# Withdrawing from RRSP if leaving Canada



## dalton (Aug 30, 2015)

I am both a Canadian and Irish passport holder living in BC. Currently I have only been investing in TFSAs (for about 6 years). My salary has been rising and I will probable max it out this year, I just gone from $70k to $80k. 

The next logical step is to invest in an RRSPs (perhaps I should be already...). I have been holding off on a RRSP as I don't know if I will be retiring in Canada. There is a chance I will return to Ireland (or perhaps the UK) at some stage.

I don't know under what circumstances that will be, it could be in an emergency family situation or a planned timed move. I don't even know what the odds of it are.

What I am trying to understand is what options would I have and what are the tax implications. For example could I redraw it over a few years under my personal amount and pay no tax as I wouldn't be earning in Canada?

Do I then pay tax on my withdrawal as if it were income in Ireland?

Could I leave it there until retirement?


----------



## Moneytoo (Mar 26, 2014)

Here're some answers (open the link twice if it asks you to enter email to read the full article): http://www.fool.ca/2015/08/28/2-things-you-should-know-about-rrsps-rrifs-and-withdrawals/


----------



## Guban (Jul 5, 2011)

I am not familiar with the Irish specifics. You'd have to check the Canada-Ireland tax treaty, but in general...

You can own an RRSP as a non resident of Canada.
If you take money out as a non resident, you have to pay 25% withholding tax. This may be recoverable, in part, or in whole, by filing a Canadian income tax return.
This withdraw most likely will be taxed in your new country if residence, but the taxes paid to Canada should qualify as a Foreign Tax Credit. If the 25% tax is not enough, then you may owe taxes to your new country.
If you convert the RRSP to a RRIF, the withholding rate may be lower than 25%.


----------



## dalton (Aug 30, 2015)

Guban said:


> I am not familiar with the Irish specifics. You'd have to check the Canada-Ireland tax treaty, but in general...
> 
> You can own an RRSP as a non resident of Canada.
> If you take money out as a non resident, you have to pay 25% withholding tax. This may be recoverable, in part, or in whole, by filing a Canadian income tax return.
> ...


Thanks

A couple of more questions:

When I do my Canadian taxes the year after taking the money out will I be declaring worldwide income and being taxed on it? Surly if I am already being taxed in Ireland that wouldn't be fair?

As for the withdrawal being taxed in Ireland, that is my concern. That basically using an RRFSP will cost me money!

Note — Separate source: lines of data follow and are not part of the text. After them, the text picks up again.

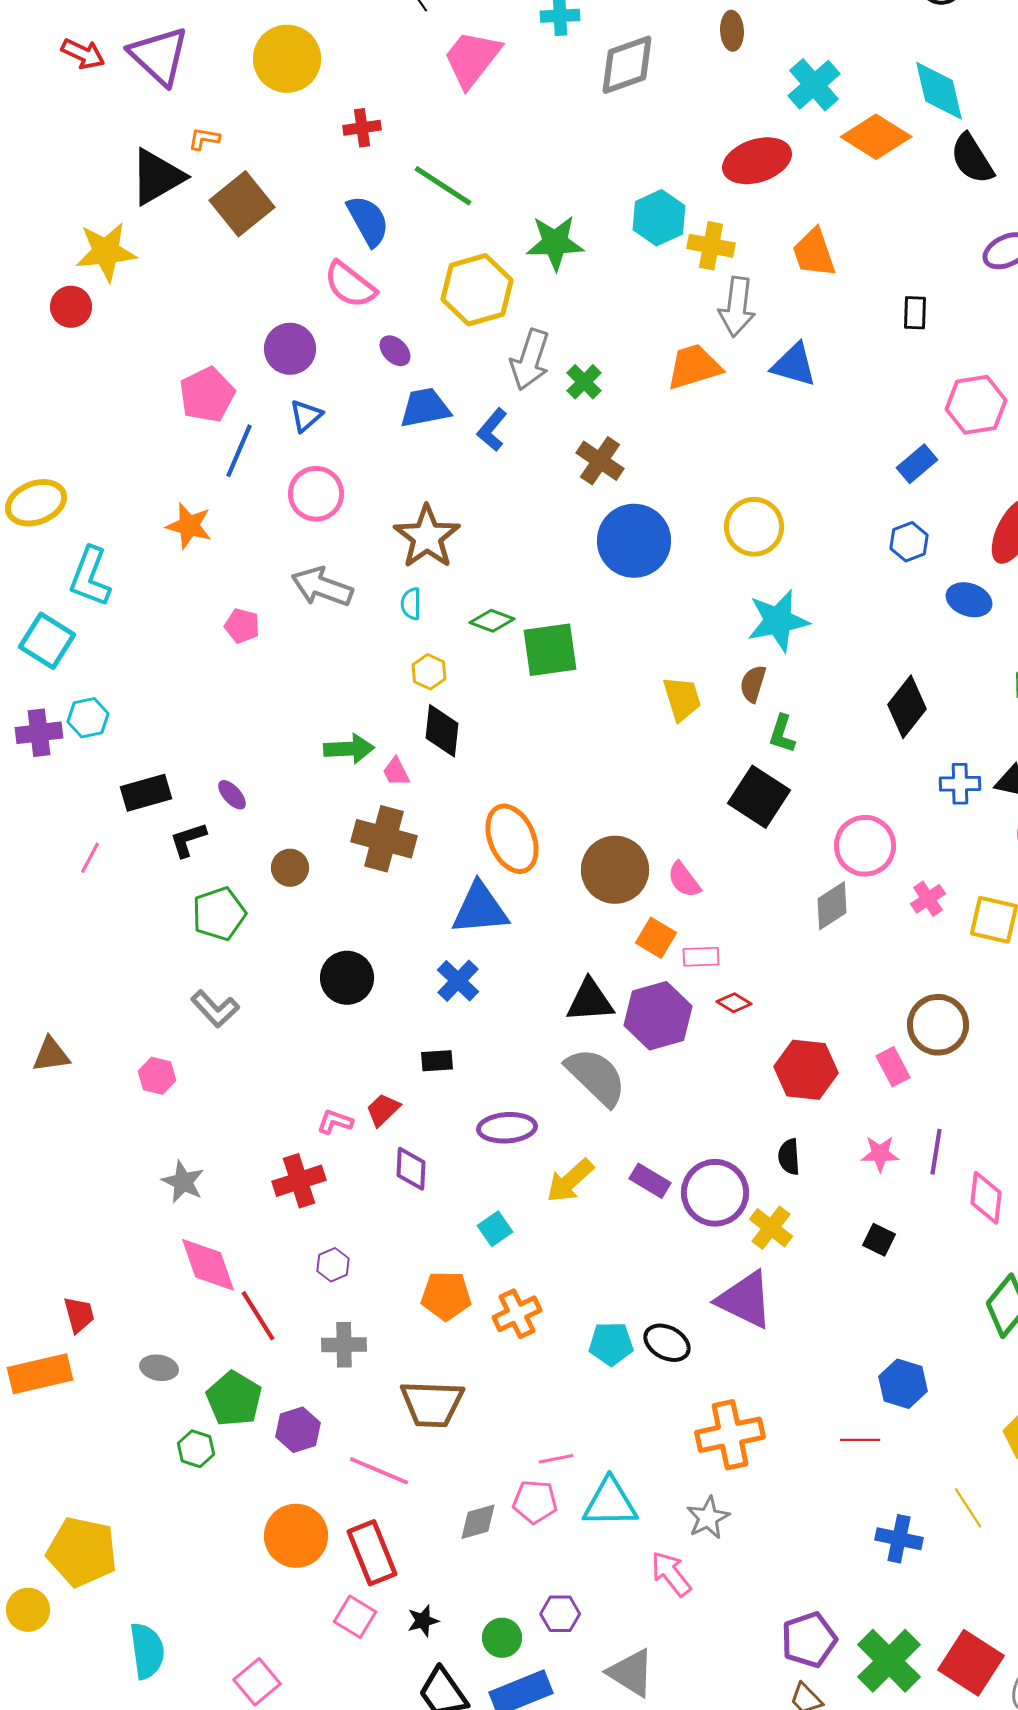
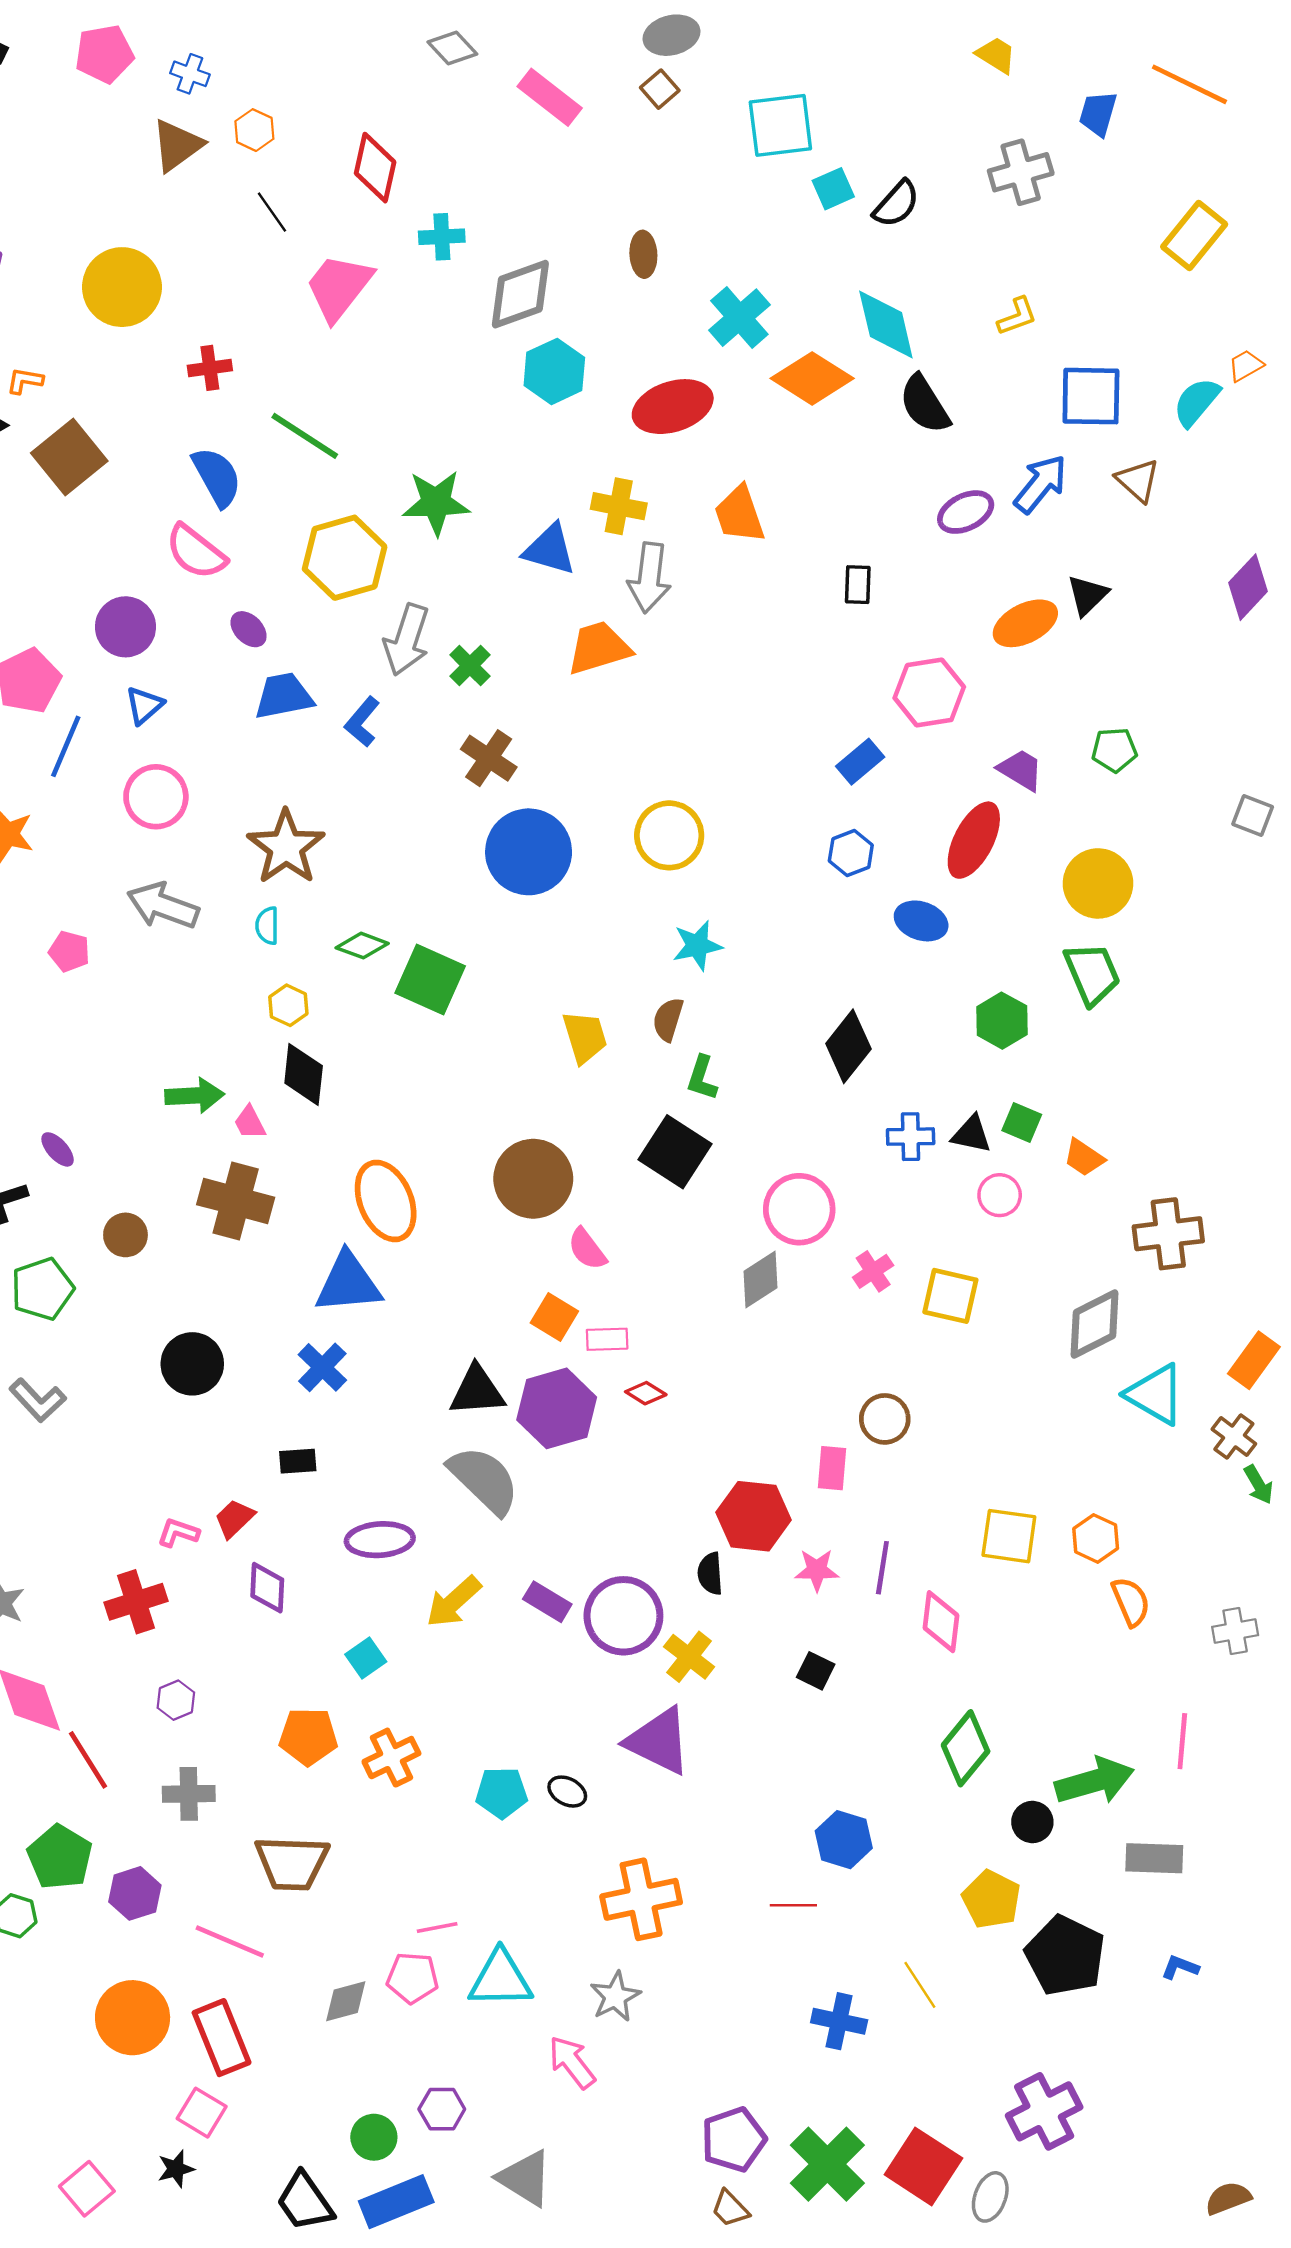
cyan hexagon: (659, 218) -> (554, 371), moved
blue triangle: (794, 365) -> (550, 550), moved
cyan star: (778, 621) -> (697, 946), size x0.7
green square: (550, 650) -> (430, 980), turned 32
brown circle: (615, 870) -> (533, 1179), moved
brown circle: (938, 1025) -> (885, 1419), size x0.7
pink rectangle: (893, 1067) -> (832, 1468), turned 33
red hexagon: (806, 1070) -> (754, 1516), moved
black ellipse: (667, 1343) -> (567, 1792), size x0.7
black star: (423, 1621) -> (176, 2169), moved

I think I need to talk to an expert on this? Any suggestions on what I should be looking for. I need someone who can read the Canada-Ireland tax treaty and provide me options / scenarios.


----------



## heyjude (May 16, 2009)

dalton said:


> Thanks
> 
> A couple of more questions:
> 
> ...


Before paying an expert, I would suggest carefully reading it yourself. 

http://www.revenue.ie/en/practitioner/law/double/canada.html


----------



## Guban (Jul 5, 2011)

As I wrote, I don't know about Ireland, so you should have a look at the link that heyjude gave you, but generally ...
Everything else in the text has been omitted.